14-Gene Predictor of Adjuvant Trastuzumab Benefit for HER2-Positive Early Breast Cancer

N9831 was a randomized phase III study of adjuvant doxorubicin plus cyclophosphamide (AC) followed by paclitaxel (T) with or without concurrent or sequential trastuzumab therapy for patients with HER2+ breast cancer.  Gene expression studies of tumor specimens collected from patients enrolled in this trial were reported, which identified 14 immune function genes that were highly predictive of trastuzumab benefit.  The result was striking, and we eagerly await further validation of this result in independent cohorts of patients.


FDG PET as an Early Predictor of pCR to Neoadjuvant Treatment in HER2-Positive Breast Cancer

The AVATAXHER trial is an open-label, randomized, multicenter study investigating the addition of bevacizumab (B) to neoadjuvant trastuzumab (T) plus docetaxel (D) in patients with early-stage HER2-positive breast cancer (HER2+ BC) based on PET change after one therapy cycle. The study demonstrated that FDG PET (ΔSUV 70%) after one cycle predicted pCR with a positive predictive value of 52.9% and a negative predictive value of 75%.  Adding bevacizumab improved the pCR rate in those with <70% ΔSUV from 24% to 42.5%. The study suggested that FDG PET could be a useful tool in tailoring therapy for HER2 positive breast cancer.


Assessment of TILs in TNBC

Tumor-infiltrating lymphocytes (TIL) were found to be associated with pathologic response to neoadjuvant platinum-based chemotherapy in the PrECOG0105 study. TILs were significantly associated with the immunomodulatory (IM) subtype of triple-negative breast cancer (TNBC). Using a gene-expression based computational approach, CIBERSORT (In Silico Flow Cytometry) of 23 leukocyte subsets, activated memory CD4+ T cells at baseline were significantly associated with pCR.


Similarly, in the Geparsixto trial, tumor lymphocytes infiltration was associated with pCR in both TNBC and HER2+ breast cancer. In addition, immune regulatory checkpoint markers by mRNA expression were associated with pCR. These studies indicate the importance of tumor microenvironment in cancer biology and response to treatment. We look forward to future treatment strategies that target tumor microenvironment and immune phenotype of the host. 

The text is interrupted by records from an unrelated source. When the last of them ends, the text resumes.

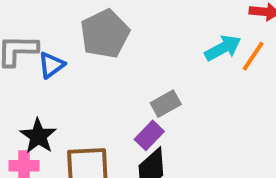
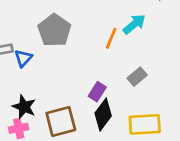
orange line: (253, 56) -> (111, 38), moved
gray rectangle: (166, 104) -> (137, 77), moved

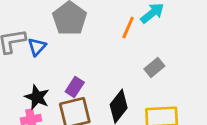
purple rectangle: (97, 92) -> (75, 87), moved

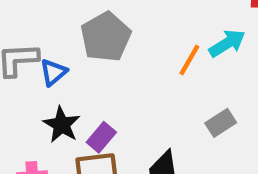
black star: (37, 97) -> (62, 125), moved

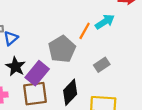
gray pentagon: (106, 37) -> (62, 49), moved
purple rectangle: (101, 137) -> (37, 73), size x1.5

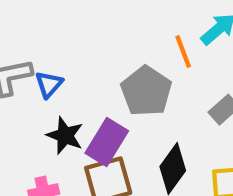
orange line: (85, 31) -> (183, 51), turned -42

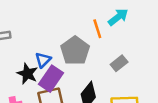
blue triangle: (49, 84) -> (43, 60), moved

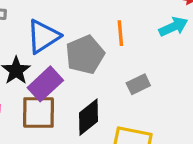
cyan arrow: (118, 17) -> (173, 27), moved
blue triangle: (43, 60) -> (43, 36), moved, size x1.6

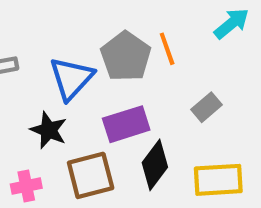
gray pentagon: (85, 55) -> (126, 56), moved
purple rectangle: (45, 84) -> (126, 124), moved, turned 40

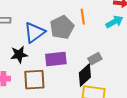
orange line: (167, 49) -> (83, 17), moved
black star: (49, 130) -> (19, 55), turned 30
black diamond: (155, 165) -> (85, 75), moved

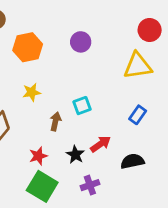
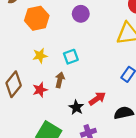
cyan square: (82, 106) -> (71, 57), moved
red star: (38, 156) -> (40, 90), moved

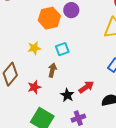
orange hexagon: (37, 18) -> (49, 18), moved
red star: (40, 90) -> (34, 87), moved

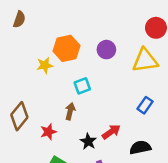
purple circle: (71, 10) -> (106, 50), moved
yellow star: (34, 48) -> (45, 65), moved

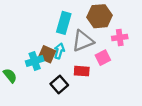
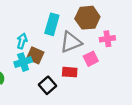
cyan arrow: (59, 51) -> (22, 41), moved

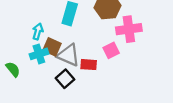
pink cross: (107, 39) -> (129, 29), size x1.5
gray triangle: (71, 42) -> (69, 55), moved, turned 45

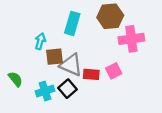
brown square: (52, 47) -> (54, 57), turned -30
pink square: (111, 50) -> (114, 71), moved
cyan cross: (39, 54) -> (45, 91), moved

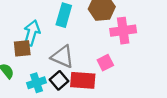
cyan arrow: (40, 41) -> (32, 33), size x1.5
brown square: (54, 57) -> (22, 48), moved
red rectangle: (91, 74) -> (83, 80), moved, size x1.5

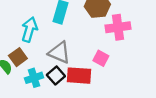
brown square: (22, 48) -> (18, 57), moved, turned -30
pink square: (105, 63) -> (101, 58), turned -35

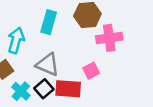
pink square: (101, 58) -> (91, 71), turned 35
cyan cross: (34, 78) -> (21, 91), turned -30

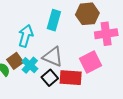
pink square: (91, 71) -> (90, 62), size x1.5
cyan cross: (21, 91) -> (30, 65), moved

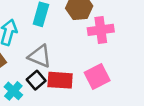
pink square: (90, 62) -> (97, 77), moved
cyan cross: (30, 65) -> (13, 91), moved

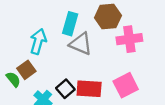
gray triangle: (40, 56) -> (81, 44), moved

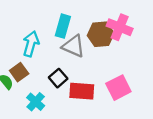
brown hexagon: (108, 17) -> (101, 34), moved
pink cross: (129, 39) -> (120, 27), moved, turned 30
black square: (65, 89) -> (58, 78), moved

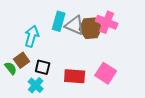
gray triangle: (73, 46) -> (75, 25), moved
black square: (58, 78) -> (43, 67), moved, turned -35
pink square: (118, 88) -> (106, 73), turned -30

Homologous Recombination Deficiency Score and Platinum Sensitivity in Triple Negative Breast Cancer

TBCRC009 evaluated biomarkers that predict response to single-agent platinum (carboplatin or cisplatin) as first- and second-line therapy for metastatic TNBC. As expected, BRCA mutation carriers have a high response rate in this trial, although PFS or OS were similar to those in non-carriers. In this study, high homologous recombination deficiency (HRD) score by HRD-loss of heterozygosity (LOH) (LOH regions of intermediate size (>15 Mb, < whole chromosome) and HRD-LST (Large scale state transition) (the number of chromosome breaks between adjacent segments of at least 10 Mb in tumor genome) correlated with response (complete and partial response). We look forward to the further validation and development of HDR score for patient selection of platinum agents.

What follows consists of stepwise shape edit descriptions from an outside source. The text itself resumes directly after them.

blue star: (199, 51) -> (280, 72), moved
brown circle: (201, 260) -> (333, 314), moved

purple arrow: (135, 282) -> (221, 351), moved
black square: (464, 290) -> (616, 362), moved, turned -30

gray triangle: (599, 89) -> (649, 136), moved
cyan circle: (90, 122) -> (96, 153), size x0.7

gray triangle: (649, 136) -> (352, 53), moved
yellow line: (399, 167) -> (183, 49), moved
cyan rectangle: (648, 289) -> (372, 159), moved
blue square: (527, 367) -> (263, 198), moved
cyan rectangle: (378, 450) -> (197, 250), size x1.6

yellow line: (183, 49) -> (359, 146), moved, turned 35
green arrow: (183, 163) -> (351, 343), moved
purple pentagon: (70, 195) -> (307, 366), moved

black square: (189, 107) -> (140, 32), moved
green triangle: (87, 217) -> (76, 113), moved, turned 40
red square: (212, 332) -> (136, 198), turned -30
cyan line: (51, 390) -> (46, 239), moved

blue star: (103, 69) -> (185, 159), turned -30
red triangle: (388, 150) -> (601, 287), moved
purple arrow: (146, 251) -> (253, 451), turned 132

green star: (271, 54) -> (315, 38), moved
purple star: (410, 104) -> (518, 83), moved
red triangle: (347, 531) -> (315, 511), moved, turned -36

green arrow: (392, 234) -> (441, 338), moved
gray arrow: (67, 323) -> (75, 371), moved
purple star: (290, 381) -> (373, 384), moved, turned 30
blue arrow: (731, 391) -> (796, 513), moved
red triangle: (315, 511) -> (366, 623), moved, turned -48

Identification of Potential Therapeutic Targets in Residual TNBC following Neoadjuvant Chemotherapy

RNA sequencing of residual TNBC after neoadjuvant chemotherapy (BRE09-146) demonstrated activated MAPK1 (Erk2), MAPK4K4, AMPK, DICER1 and DROSHA (mciroRNA machinery). Mir 663b may be associated with chemo resistance. Treatment strategies directed to these pathways need to be evaluated.

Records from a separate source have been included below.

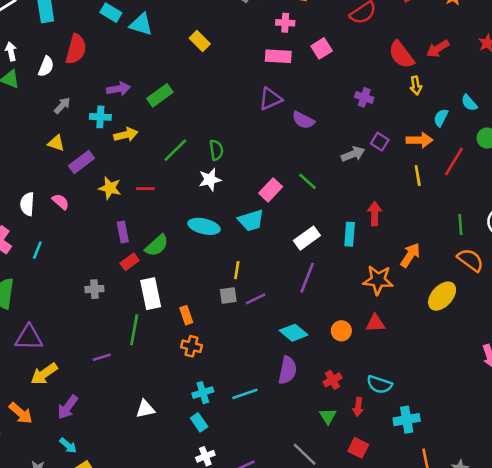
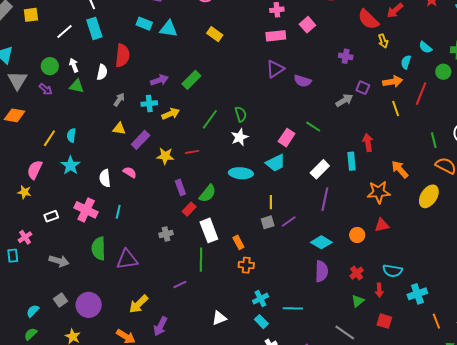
orange arrow: (410, 255) -> (400, 169), turned -66
purple triangle: (29, 338) -> (127, 259), moved
cyan line: (245, 394) -> (293, 308), moved, turned 30
green triangle: (328, 416) -> (358, 301), turned 32

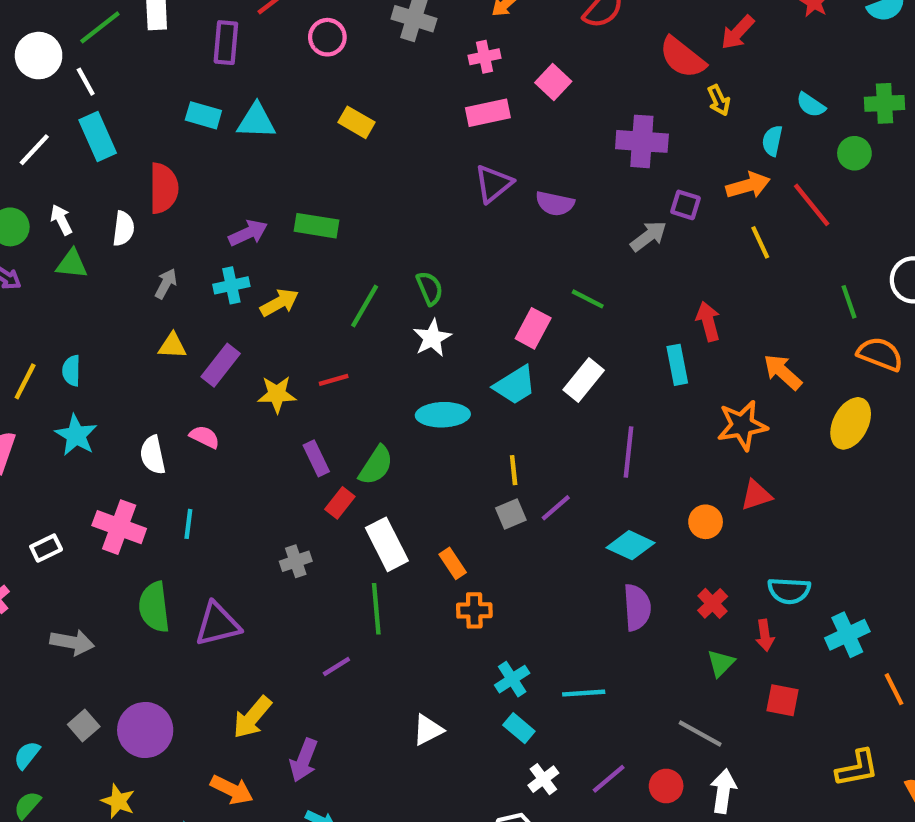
purple cross: (346, 56) -> (642, 141), size x1.6
green rectangle: (191, 80) -> (317, 226), turned 60
red line: (421, 94) -> (812, 205), turned -55
white rectangle: (320, 169) -> (584, 380), moved

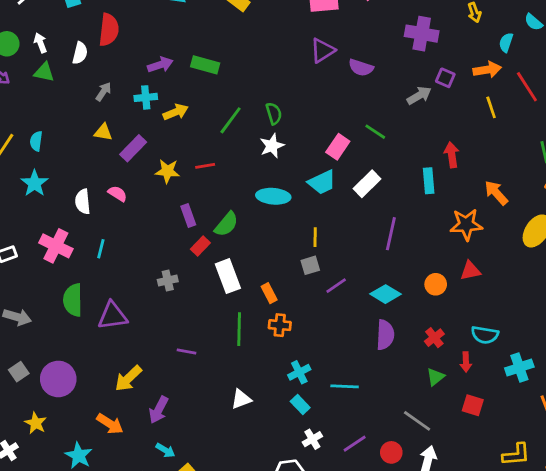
purple line: (556, 508) -> (336, 286), moved
green line: (376, 609) -> (239, 329), moved
purple line: (336, 666) -> (186, 352), turned 36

Controversy of pCR as a Surrogate Endpoint for DFS

The negative results of two adjuvant trials, the ALTTO trial, which assessed lapatinib in combination with trastuzumab in HER2+ breast cancer and the E5103 study, which assessed bevacizumab in HER2- breast cancer, raised the concern that improvement in pCR rate may not translate into superior DFS in the adjuvant setting, and response in primary tumor may not reflect that of micrometastasis. Obviously, there are more questions than answers at this time.